I also really like that the game makes it clear that it's perfectly acceptable to come up with new Skills and slot them in anytime there looks to be a void in the list provided. Some NPCs in the back of the book, for example, have points spent in "Hold Liquor", "Lack Mercy", and "Take Credit for Everything". Things like this add character to characters, and should be encouraged.

Another interesting thing is the game's use of a Resistance Table to handle opposed characteristic (ability score) checks. The Table works for both characters opposing each other as well as other things not covered by the Skill system, such as breaking down doors, resisting poison, successfully using magic, etc. It works by matching the characteristic score of the Active character against the characteristic score of the Passive character (or object) and expressing in a percentage how likely it is for the Active character to succeed. The reason I like this is because it gives real significance to a character's ability in a particular area, while still leaving room for randomness (in contrast, for example, the d20 system of opposed ability score checks emphasizes the randomness of the d20 roll because the likely difference between someone with an average ability score's +0 modifier and someone with a pretty good ability score's +3 modifier is less likely to make the difference).

I don't want to delve too deeply into combat because it's ordinarily not a major part of the game, but it has a couple of wrinkles which set it apart from other systems. When attacking, a character's chance of hitting is based purely on their skill with the weapon; this chance doesn't increase or decrease whether they're fighting a rat or Great Cthulhu himself. On the other hand, a character can forego all attacks in a round to Dodge, and if they succeed on this Dodge check they avoid damage from an attack, whether their attacker is a scrawny punk or an expert marksman. It's a very different way of handling things than most systems, and is probably more unrealistic in that it doesn't take comparisons into account. The basics of the damage system will be familiar to anyone who has ever played D&D, and there's a laundry list of "Spot Rules" for things like fighting in darkness, drowning, critical hits, etc. On the whole, I'd say that combat isn't as articulated and clear as it is in some systems--there's a little more ambiguity and Keeper discretion required.

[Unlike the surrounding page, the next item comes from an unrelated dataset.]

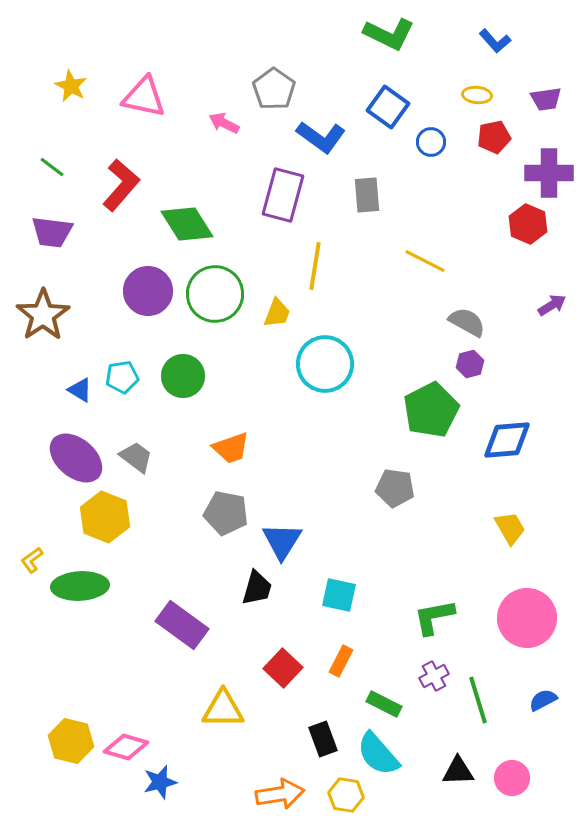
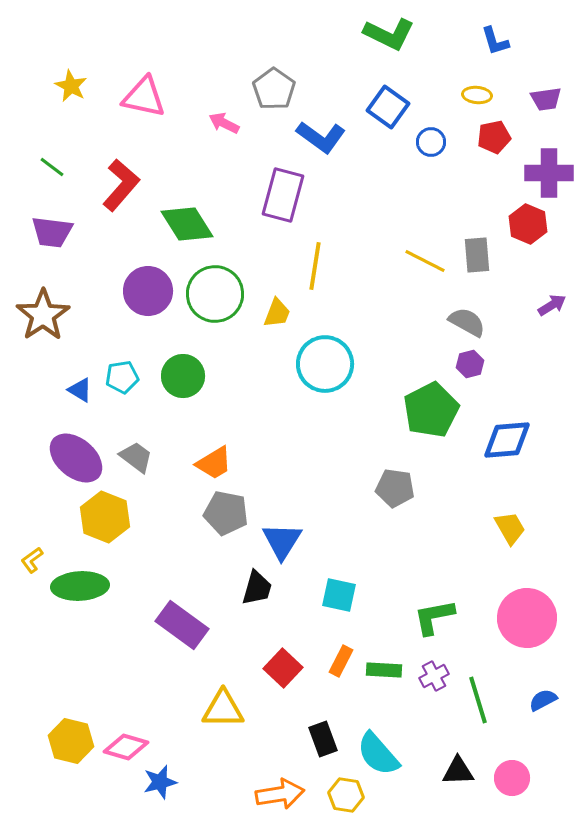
blue L-shape at (495, 41): rotated 24 degrees clockwise
gray rectangle at (367, 195): moved 110 px right, 60 px down
orange trapezoid at (231, 448): moved 17 px left, 15 px down; rotated 12 degrees counterclockwise
green rectangle at (384, 704): moved 34 px up; rotated 24 degrees counterclockwise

Whew, this is going to be a long review! Tune in next time for (In)Sanity (yes, I made one of the PCs suck on the teat of a giant rat, so sue me!), Magic (no Fireball or Magic Missiles here!), and a discussion of whether some of Lovecraft's creations might just be a little too weird for a weird horror game . . .

1 comment:

The Wife said...

That rat thing was gross...but to be fair, that character was really, really determined to destroy it (basically by himself), so he took his chances....he did come pretty close to killing it....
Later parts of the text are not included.